内容証明郵便で送る文書に用紙サイズの決まりはありませんし、枚数にも制限はありません(枚数に応じて料金は変わります)。また用紙の種類に決まりもありません。内容証明の書き方例では、原稿用紙のようなマス目入りの用紙がよく使われていますが、これは文字数が分かりやすいようにするだけであって、白紙に文章を印刷したものを使っても問題ありません。

内容証明の文字数制限

内容証明郵便での文章を書くにあたって、特に気を付けておくべき部分が文字数制限です。内容証明郵便には文字数と行数が指定されており、縦書きの場合と横書きの場合で異なります。

 文字数(1行あたり)行数(1枚あたり)
縦書き20文字以内26行以内
横書き20文字以内26行以内
13文字以内40行以内
26字以内20行以内
参考:郵便局|内容証明の謄本の作成方法等を教えてください。
引用:郵便局|内容証明 ご利用の条件等
引用:郵便局|内容証明 ご利用の条件等

郵便局のサイトにもあるように、マス目入りの内容証明郵便用の用紙を使えば、文字数を気にせず簡単に作成することもできます

また、句読点や記号も1文字に加算されますが、記号の種類によっては2文字以上になる場合もあるので、注意してください。よく使われそうで、少し特殊な数え方をする文字数の例には以下のものがあります。

  • ㎡ → 2文字
  • ㎏ → 2文字
  • ⑤ → 2文字
  • ⑩ → 3文字

参考:郵便局|内容証明 ご利用の条件等

内容証明郵便は3部作成する

内容証明郵便は、送付用・控え用・郵便局提出用の3部を作成する必要があります。このことから、上でもお伝えしたように、パソコンもしくはe内容証明での文書作成が便利でしょう。また、1度の利用で送れる文書は1通の指定があり、図面や返信用封筒等などは同封することはできません。

内容証明郵便に記入する項目と書き方例

それでは、こちらでは実際に内容証明郵便に記入する内容についてのご説明をします。具体的なケース別の書き方例については後述しますので、まずは基本的な書き方について押さえておきましょう。

内容証明の主な記入項目

内容証明郵便では、主に以下の項目を書くことになります。

  1. 記載日
  2. 差出先の住所・社名・氏名
  3. 表題(『催告書』や『請求書』など)
  4. 通知内容
  5. 差出元の住所・社名・氏名

基本的な書き方例

実際に書き方例を挙げてみると、以下のようになります。

令和□□年□□月□□日

○○県○○市○○町○○丁目○○番○○号
○○株式会社
代表取締役 ○○ ○○殿

△△県△△市△△町△△丁目△△番△△号
△△株式会社
代表取締役 △△ △△

表題

通知内容

内容証明郵便と聞くと少し重々しいイメージをするかもしれませんが、普段やり取りをする文書や手紙と書き方の形式が変わるものではありません。いつ作成した書類なのかを記すためにも、記載日は忘れずに記入しておきましょう。

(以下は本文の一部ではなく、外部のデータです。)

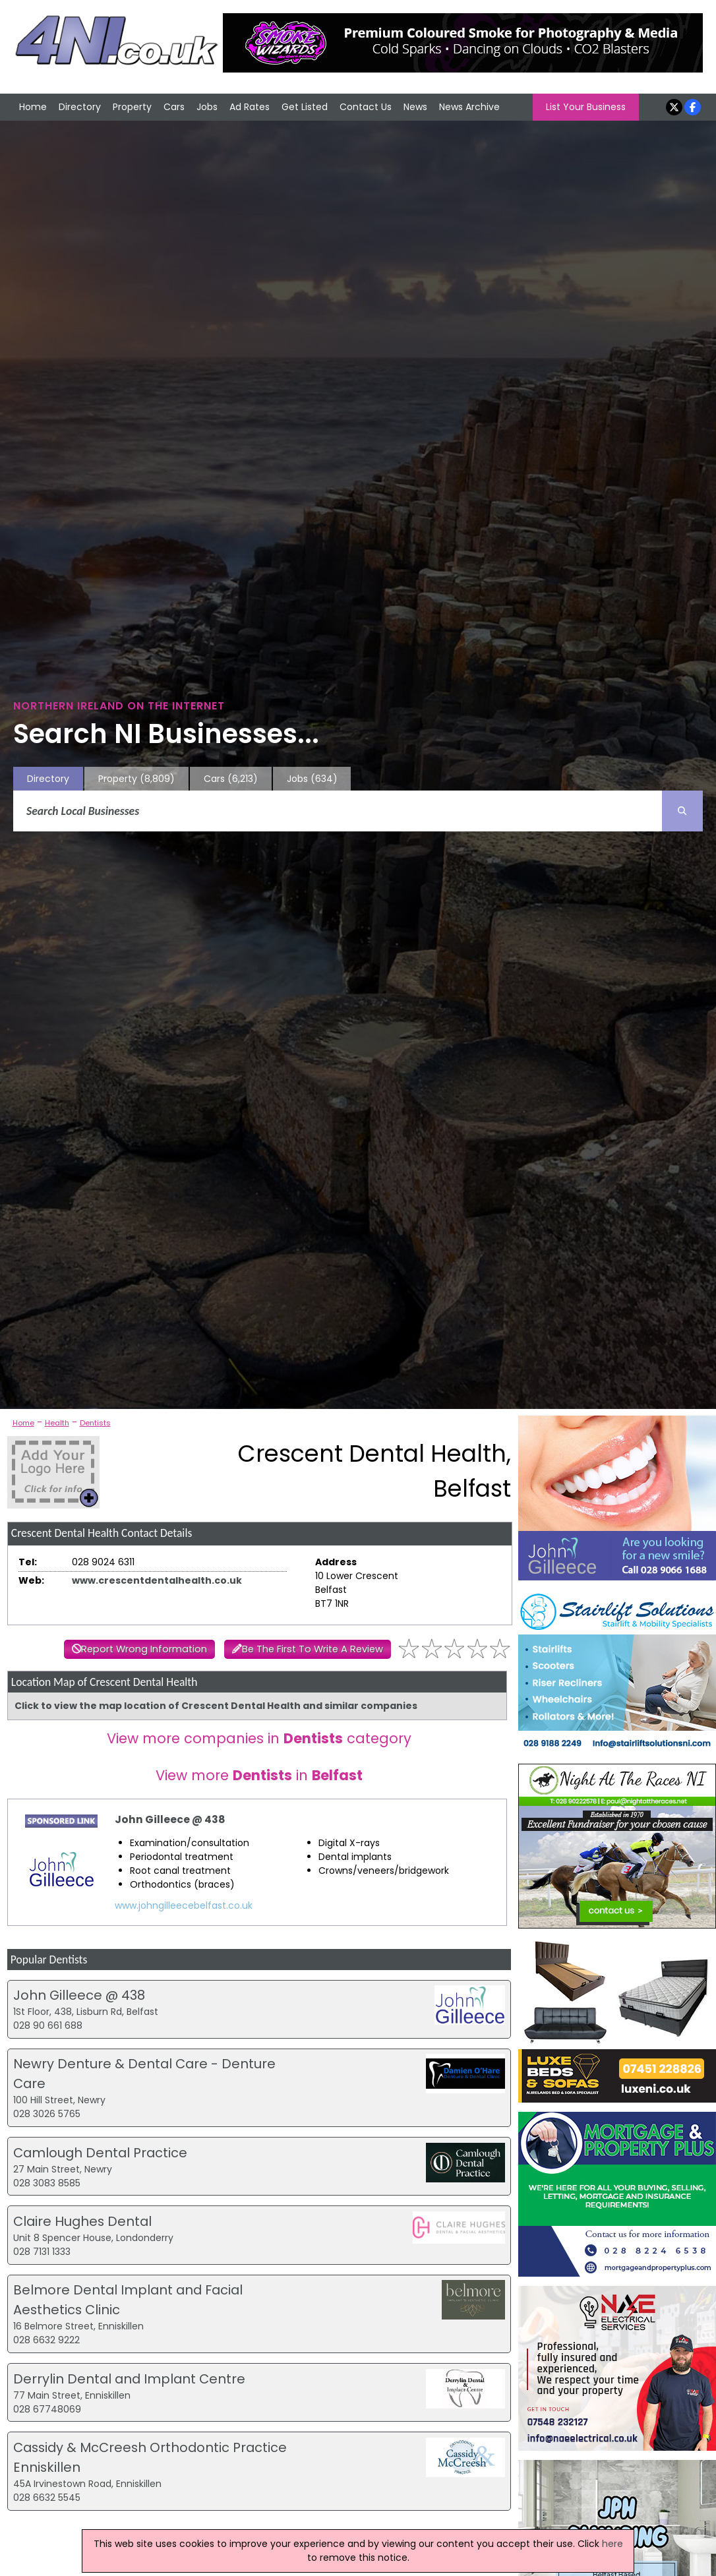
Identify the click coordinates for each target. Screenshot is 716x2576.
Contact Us (366, 106)
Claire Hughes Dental (82, 2221)
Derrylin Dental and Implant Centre (129, 2379)
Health (57, 1423)
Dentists (95, 1423)
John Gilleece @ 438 (170, 1819)
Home (33, 106)
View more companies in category (259, 1738)
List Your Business (586, 106)
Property (132, 106)
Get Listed (305, 106)
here (612, 2543)
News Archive (469, 106)
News (415, 106)
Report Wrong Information (144, 1649)
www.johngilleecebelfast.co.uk (184, 1905)
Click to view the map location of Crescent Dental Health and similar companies (216, 1705)
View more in (259, 1775)
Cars (174, 106)
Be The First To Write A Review (312, 1649)
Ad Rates (249, 106)
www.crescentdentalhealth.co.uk (157, 1580)
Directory (80, 106)
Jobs (207, 106)
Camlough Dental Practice (100, 2152)
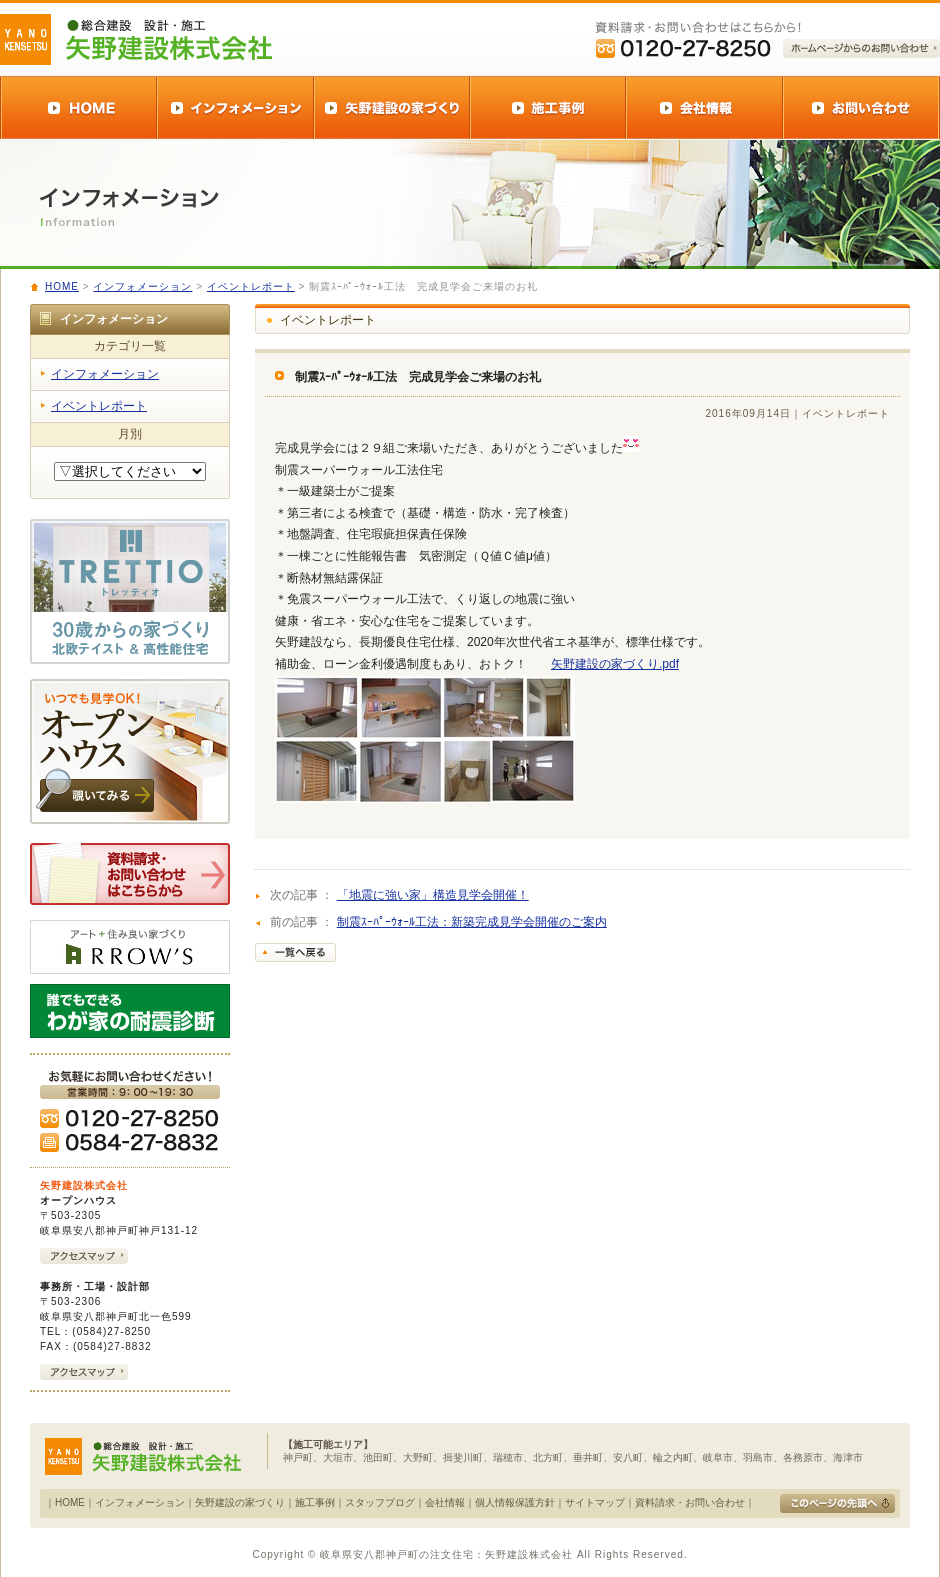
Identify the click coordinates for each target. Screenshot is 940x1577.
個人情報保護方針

特に個別で内容が変わってくる部分が『通知内容』の部分ですが、こちらの書き方例は次の項目で例を挙げます。大事なことは、『いつ・どこで・だれが・何を・なぜ・どのように』して欲しいかを明確に書いておくことです。

内容証明郵便が効果を発揮するケースとそれぞれの書き方例

内容証明郵便は、慰謝料・損害賠償請求をする場合や債権回収をする場合など、さまざまな場面で利用されます。この項目ではケース別の雛形をご紹介します。

未払い金・売掛金の債権回収をする場合の書き方

令和□□年□□月□□日

○○県○○市○○町○○丁目○○番○○号
○○株式会社
代表取締役 ○○ ○○殿

△△県△△市△△町△△丁目△△番△△号
△△ △△

催 告 書

私は、貴社従業員として20□□年□□月□□日まで勤務していた者です。
20□□年□□月□□日〜20□□年□□月□□日まで、★★時間の時間外労働に従事していましたが、合計●●万円をお支払い頂いておりません。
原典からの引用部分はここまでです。